Timeseris classification problems can be approached through a DL and non-DL approaches. Wether one approaches works better than the other may depend on the problem. Most non-DL state-of-the-art algorithms do not scale to large time series datasets however it is still needs to be confirmed with Proximity Forest and Rotation Forest.

Within DL there are 3 main approaches:

RNN are the ones been classically used for Timeseries problems, but in the last few years CNNs and Hybrid models started showing better performance. Here are some of the approaches I consider more interesting:



  1. Transfer learning applied to time series images (ts —> image —> resnet):

    1.1. Single image: 1-3 channel images (an encoder per channel) in a single resnet, notebook

    1.2. Multi-image: 1-3 channel images (an encoder per channel) in parallel resnets notebook

  2. Training from scratch:

    2.1. Tiled Convolutional Neural Networks: Encoding Time Series as Images for Visual Inspection and Classification Using Tiled Convolutional Neural Networks (Z. Wang, 2015) paper code

    2.2. Temporal convolutional network (TCNs): An Empirical Evaluation of Generic Convolutional and Recurrent Networks for Sequence Modeling 1, (S. Bai, 2018), paper code

    2.3. TrellisNet (modified TCN): Trellis Networks for Sequence Modeling (S. Bai, 2018), paper code

Hybrid models

  1. DeepConvLSTM: Deep Convolutional and LSTM Recurrent Neural Networks for Multimodal Wearable Activity Recognition (Ordoñez, 2016) paper code

  2. LSTM Fully Convolutional Network (Temporal convolutions + LSTM in parallel):

    2.1. LSTM Fully Convolutional Networks for Time Series Classification 1 (F. Karim, 2017), current state of the art in may UCR univariate datasets, paper code

    2.2. Multivariate LSTM-FCNs for Time Series Classification 1 (F. Karim, 2018), current state of the art in may UCR multivariate datasets, paper code

Univariate Timeseries Classification

Interesting approaches to consider (details in this github repo [https://github.com/hfawaz/dl-4-tsc])

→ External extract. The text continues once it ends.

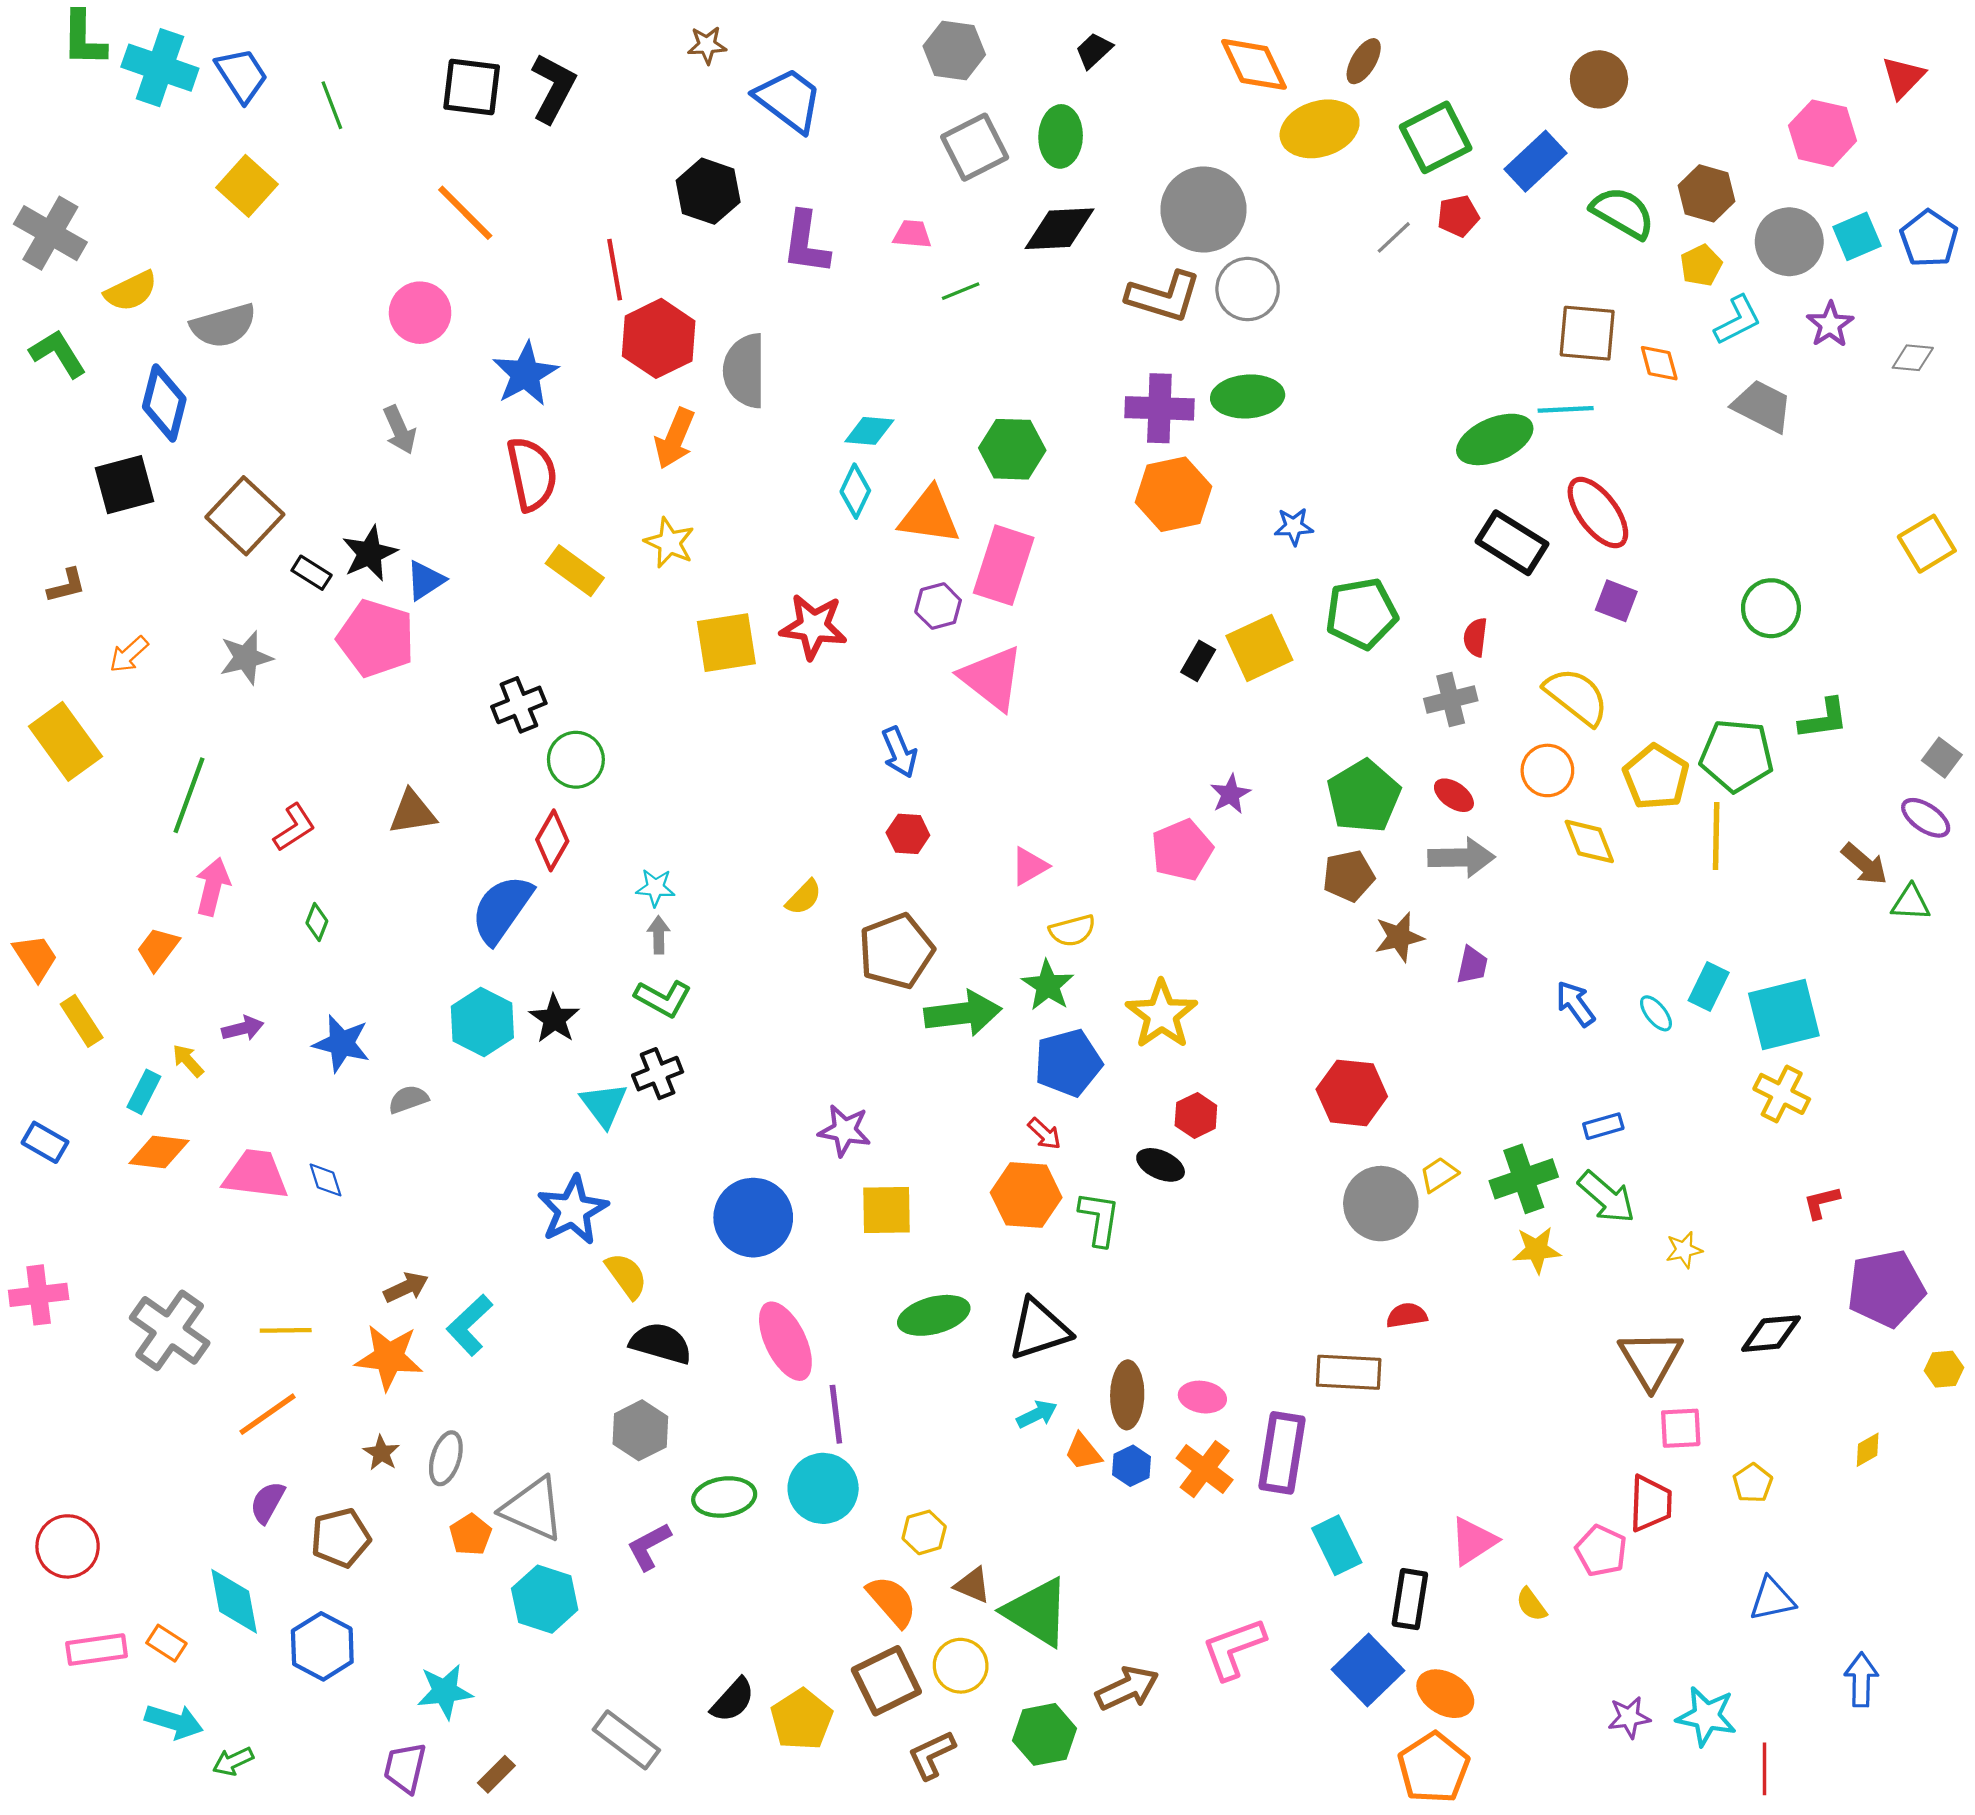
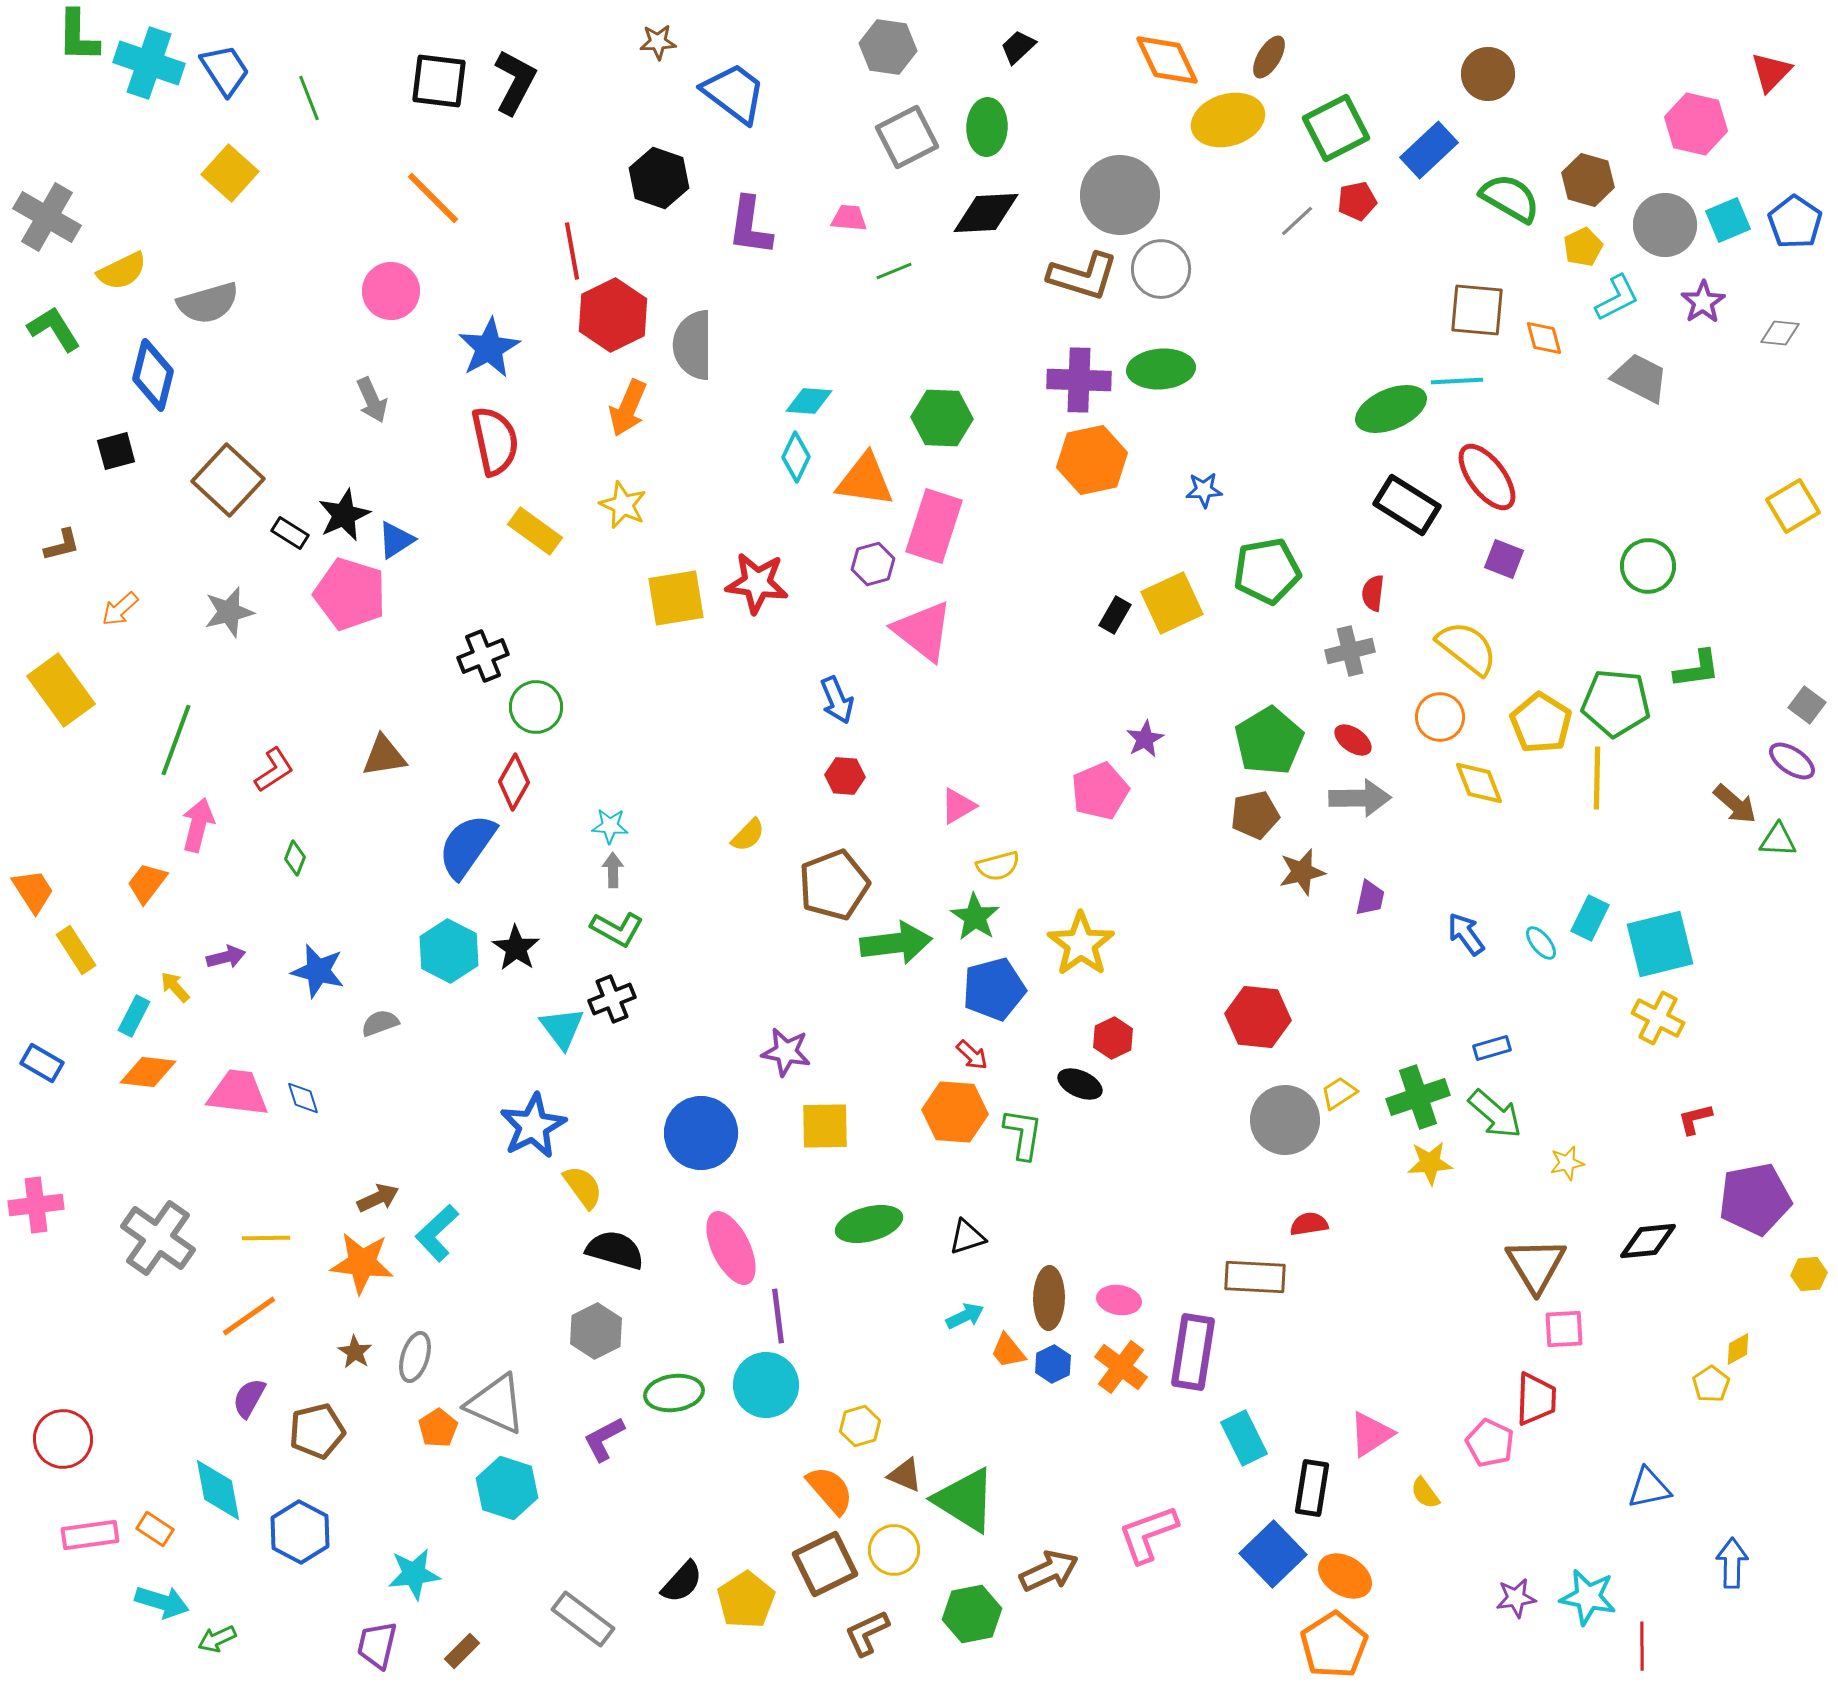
black square: (125, 485) -> (116, 451), size x0.7
black triangle: (1039, 1329) -> (967, 1237), size x0.6
yellow pentagon: (1753, 1483) -> (1711, 1384), moved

  1. NN dynamic time warping with a warping window set through cross-validation (DTW) has been extremely difficult to beat for over a decade, but it’s no longer considered state of the art.

SOTA algorithms:

  1. HIVE-COTE: current state of the art, but hugely computationally intensive. It combines predictions of 35 individual classifiers built on four representations of the data. Impractical in many problems. The HIVE version uses a hierarchical vote.
  2. Resnet: same performance as COTE but much faster python code.

Other algorithms:

  1. Shapelet Transform (ST): extracts discriminative subsequences (shapelets) and builds a new representation of the time series that is fed to an ensemble of 8 classifiers. While it is considered a state-of-the-art classifier, it has little potential to scale to large datasets given its training complexity. python code
  2. BOSS (Bag-of-SFA-Symbols): forms a discriminative bag of words by discretizing the TS using a Discrete Fourier Transform and then building a nearest neighbor classifier with a bespoke distance measure. It is of limited use on large data sets as it has a high training complexity. The authors produced a similar approach with improved scalability, the BOSS in Vector Space (BOSS-VS). The same authors recently proposed WEASEL, which improves on the computation time of BOSS and on the accuracy of BOSS-VS, but has a very high memory complexity (it doesn’t scale beyond 10k TS) python code
  3. Proximity Forest (PF): new algorithm presented in Aug 2018. It is similar to Random Forest but replaces the attribute-based splitting criteria by a random similarity measure java code. I don’t think there is any python code yet.
  4. Rotation Forest (RotF): an algorithm that has recently been used with very good results in TSC. An early version (not fully optimized) python code.
  5. Fully Convolutional Network (FCN): python code
  6. Encoder: whose architecture is inspired by FCN with a main difference where the GAP layer is replaced with an attention layer python code

Multivariate Timeseries Classification

The previous studies are inconclusive as to best algorithms to use in multivariate TS due to the small number of datasets used. However, FCN, Encoder, and Resnet also seem to work well.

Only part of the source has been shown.